A good technical recruiter can identify relevant experience, and that matters. But AI hiring often fails one layer earlier: defining which experience is relevant. Our differentiator is not just sourcing AI profiles; it is translating the client’s technical bottleneck into the evaluation criteria used to judge those profiles. The problem is usually not just sourcing. The problem is weak signal.

We screen against the bottleneck, not the title

When a client says they need an AI engineer, we treat that as a starting point, not a role definition. First we try to understand the outcome: is this person expected to ship an AI product feature, improve model performance, productionize a prototype, clean up a data foundation, reduce inference cost, improve reliability, or add execution capacity to an existing AI team?

Then we look for the bottleneck: data, model quality, evaluation, deployment, product workflow, reliability, cost, latency, or team capacity. These distinctions determine whether a candidate who looks strong on paper is actually strong for the work in front of them.

A research-heavy ML engineer may be excellent at experimentation and model performance, but not the right first hire if the real issue is deployment, monitoring, or maintainability. An LLM application engineer may be strong at building features on top of foundation models, but not the right person to own data quality, lineage, or training pipelines. An MLOps engineer may be perfect for reproducibility and operational control, but less suited to ambiguous product discovery and fast user-facing iteration.

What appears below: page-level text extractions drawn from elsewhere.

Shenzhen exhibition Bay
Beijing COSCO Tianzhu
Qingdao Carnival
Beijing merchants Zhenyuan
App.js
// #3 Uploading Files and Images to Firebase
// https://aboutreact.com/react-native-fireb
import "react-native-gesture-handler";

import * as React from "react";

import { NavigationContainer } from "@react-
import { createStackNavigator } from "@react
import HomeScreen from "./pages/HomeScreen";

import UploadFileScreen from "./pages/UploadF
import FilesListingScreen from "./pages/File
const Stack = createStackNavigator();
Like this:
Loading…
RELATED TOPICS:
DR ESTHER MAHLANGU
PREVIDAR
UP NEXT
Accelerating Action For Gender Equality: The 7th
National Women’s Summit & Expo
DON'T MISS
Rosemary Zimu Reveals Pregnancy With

This is the phrase we come back to internally: we screen against the bottleneck, not the title. Titles are useful shorthand, but they do not solve hiring problems. Diagnosis does.

A common mismatch: asking for ML when the problem is production

A common pattern is a company asking for a machine learning engineer because an AI initiative is not moving fast enough. At first, that sounds reasonable: the company has an AI project, the project is not progressing, so it assumes it needs ML depth.

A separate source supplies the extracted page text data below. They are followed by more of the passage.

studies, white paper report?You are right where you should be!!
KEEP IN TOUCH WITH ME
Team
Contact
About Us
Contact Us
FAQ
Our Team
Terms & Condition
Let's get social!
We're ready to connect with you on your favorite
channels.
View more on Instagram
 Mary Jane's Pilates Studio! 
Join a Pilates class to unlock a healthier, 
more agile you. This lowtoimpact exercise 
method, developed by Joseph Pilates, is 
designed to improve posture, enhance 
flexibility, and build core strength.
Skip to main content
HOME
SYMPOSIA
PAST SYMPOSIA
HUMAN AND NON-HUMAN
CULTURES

When we unpack the situation, though, the model is often not the main blocker. The team may already be using a strong foundation model, or the prototype may perform well enough in controlled demos. The real issue is that there is no reliable evaluation loop, latency is too high, costs are unpredictable, the feature is not integrated into the product workflow, and nobody clearly owns deployment or monitoring.

That is not primarily a model-quality problem. Hiring a research-heavy ML engineer may create activity without solving the bottleneck. The better first profile might be an LLM application engineer with strong backend instincts, an MLOps/platform-oriented engineer who can create the deployment and observability loop, or an AI product engineer who can turn a loose “AI feature” idea into a usable workflow.

The trade-off is simple but important: if the failure mode is “we do not know how to improve model quality,” applied ML depth matters; if it is “we cannot ship and operate this reliably,” production engineering depth matters more; if it is “users do not know how to use this in the actual workflow,” product engineering judgment may be the missing piece. Screening all of those profiles the same way creates false positives.

Role diagnosis comes before candidate evaluation

Before we evaluate candidates, we clarify the shape of the problem: what business outcome should improve, what technical bottleneck is blocking progress, who owns the AI work today, what maturity stage the work is in, what environment the person will enter, and what should be true after 30, 60, and 90 days.

We treat this diagnosis as a working hypothesis, not a fixed truth. If every strong MLOps candidate flags unclear model ownership, missing evaluation infrastructure, or unrealistic deployment expectations, that is useful information. If the market signal keeps contradicting the original role definition, the role definition probably needs to change.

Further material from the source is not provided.